FBI agents, meanwhile, have been sent to Iraq to help recover the stolen antiquities, while in Washington, three members of the White House Cultural Property Advisory Committee resigned to protest the looting, which they blamed on inaction on the part of the United States.

``It looks as if part of the theft was a very, very deliberate, planned action,'' said McGuire Gibson, president of the American Association for Research in Baghdad.

``They were able to obtain keys from somewhere for the vaults and were able to take out the very important, the very best material,'' Gibson said. ``I have a suspicion it was organized outside the country. In fact, I'm pretty sure it was.''

Gibson was among 30 art experts and cultural historians assembled by the U.N. Educational, Scientific and Cultural Organization to assess the damage to Iraq's heritage in the aftermath of the U.S.-led invasion.

The bandits were so efficient at emptying Iraqi libraries and Baghdad's National museums that reports have already surfaced of artifacts appearing on the black market, some experts said.

The FBI is putting alerts on the international police network about the stolen pieces and scanning the Internet to see if any are advertised for sale.

``We are firmly committed to doing whatever we can to secure these treasures to the people of Iraq,'' FBI Director Robert Mueller said.

But it remained unclear exactly what was gone and what survived the looting and thievery. With many museum records now in ashes and access to Iraq still cut off, it could take weeks or months to find out.

Establishing a database was a key to finding out what had survived, and tracking down what was stolen, the experts said.

Neil MacGregor, director of the British Museum, said some of the greatest treasures - including gold jewelry of the Assyrian queens - were placed in the vaults of the national bank after the 1991 Gulf War. There was no information on whether those items remained inside.

It was unknown whether one of its greatest treasures of the looted National Museum, tablets containing Hammurabi's Code - one of the earliest codes of law - were there when the looting began. The museum is one of the most important and largest repositories of antiquities in the Middle East.
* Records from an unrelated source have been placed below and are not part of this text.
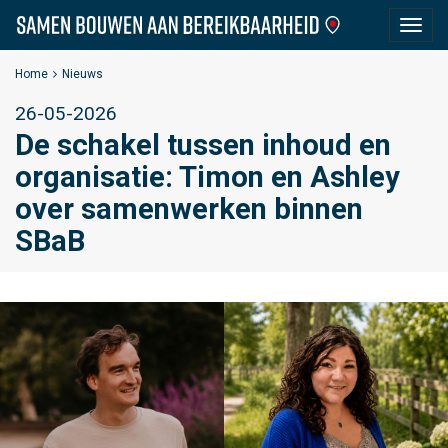
S
Togg
a
navig
m
Home
Nieuws
e
26-05-2026
n
De schakel tussen inhoud en
B
o
organisatie: Timon en Ashley
u
over samenwerken binnen
w
SBaB
e
n
a
a
n
B
e
r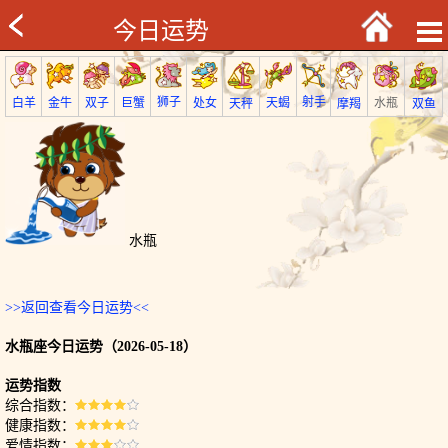
今日运势
射手
狮子
巨蟹
金牛
处女
白羊
天蝎
双子
水瓶
双鱼
天秤
摩羯
水瓶
>>返回查看今日运势<<
水瓶座今日运势（2026-05-18）
运势指数
综合指数：
健康指数：
爱情指数：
Before the war, Iraq's antiquities' authorities gathered artifacts from around the country and moved them to Baghdad's museum, assuming it would not be bombed, Gibson said.

``They did not count on the museum being looted,'' he said.

The network of antiquities dealing in Iraq is well-developed, escalating far beyond the ability of authorities to stop it after the 1991 Gulf War. Thousands of antiquities had disappeared from the country even before the current war.

The trafficking feeds off Iraqi poverty, said Salma El Radi, an Iraqi archaeologist. ``If you need to feed your family and the only way to do it is by looting a site, you're going to loot a site,'' El Radi said.

Much anger has been directed at U.S. troops, who stood by and watched as Iraq's treasures were carted off.

In Washington, the three members of the White House Cultural Property Advisory Committee said they resigned in disappointment that the U.S. military failed to protect Iraq's historical treasures.

``The tragedy was not prevented, due to our nation's inaction,'' Martin E. Sullivan, the committee's chairman, wrote in his letter of resignation.

The other two members who resigned were Richard S. Lanier and Gary Vikan. All three had been appointed by former President Clinton.

White House spokeswoman Claire Buchan said the United States worked hard to preserve Iraq's resources.

``It is unfortunate that there was looting and damage done,'' she said.

Koichiro Matsuura, director-general of Paris-based UNESCO, called for a U.N. resolution imposing a temporary embargo on trade in Iraqi antiquities. Such a resolution would also call for the return of such items to Iraq, he said.